Deferred Income taxes reflect the impact of timing differences between taxable income and accounting income
originating during the current year and reversal of timing differences for the earlier years. Deferred tax is
measured using the tax rates and the tax laws enacted or substantively enacted at the reporting date. Deferred
tax liabilities are recognized for all taxable timing differences. Deferred tax assets are recognized for deductible
timing differences only to the extent that there is reasonable certainty that sufficient future taxable income
will be available against which such deferred tax assets can be realized. In situations where the company has
unabsorbed depreciation or carry forward tax losses, all deferred tax assets are recognized only if there is
virtual certainty supported by convincing evidences that they can be realized against future taxable profits.

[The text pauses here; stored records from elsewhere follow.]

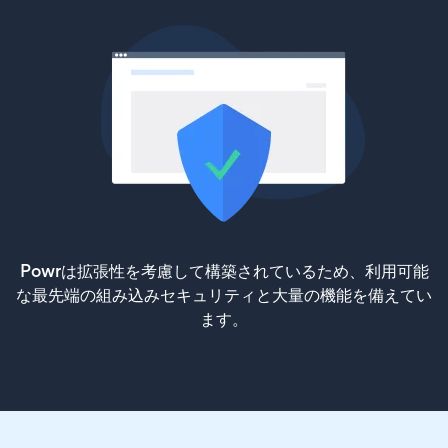
Powrは拡張性を考慮して構築されているため、利用可能
な最先端の組み込みセキュリティと大量の機能を備えてい
ます。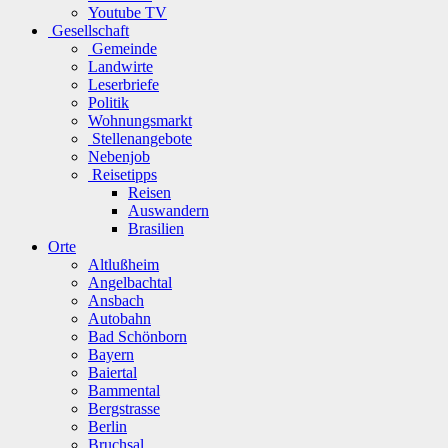
Youtube TV
Gesellschaft
Gemeinde
Landwirte
Leserbriefe
Politik
Wohnungsmarkt
Stellenangebote
Nebenjob
Reisetipps
Reisen
Auswandern
Brasilien
Orte
Altlußheim
Angelbachtal
Ansbach
Autobahn
Bad Schönborn
Bayern
Baiertal
Bammental
Bergstrasse
Berlin
Bruchsal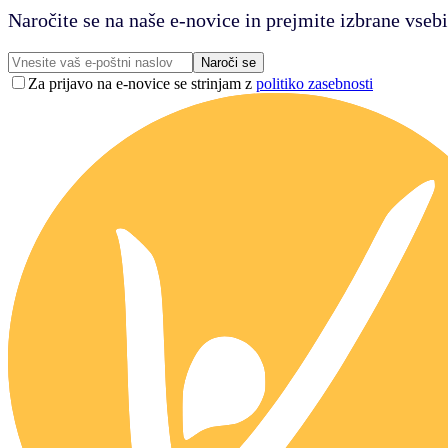
Naročite se na naše e-novice in prejmite izbrane vsebi
Naroči se
Za prijavo na e-novice se strinjam z
politiko zasebnosti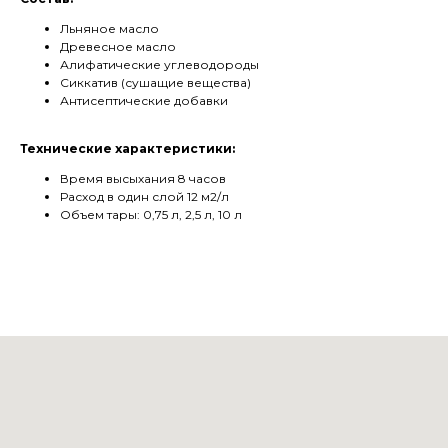
Льняное масло
Древесное масло
Алифатические углеводороды
Cиккатив (сушащие вещества)
Антисептические добавки
Технические характеристики:
Время высыхания 8 часов
Расход в один слой 12 м2/л
Объем тары: 0,75 л, 2,5 л, 10 л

Deferred tax assets are reviewed at each reporting date. Minimum Alternate Tax paid in a year is charged to
the statement of profit and loss as current tax. The company recognizes MAT credit available as an asset only to
the extent that there is convincing evidence that the company will pay normal income tax during the specified
period, i.e., the period for which MAT credit is allowed to be carried forward. In the year in which the company
recognizes MAT credit as an asset in accordance with the guidance note on accounting for credit available in
respect of minimum alternate tax under the income tax act, 1961, the said asset is created by way of credit to the
statement of profit and loss and shown as "MAT Credit Entitlement." The company reviews the "MAT credit
entitlement" at each reporting date.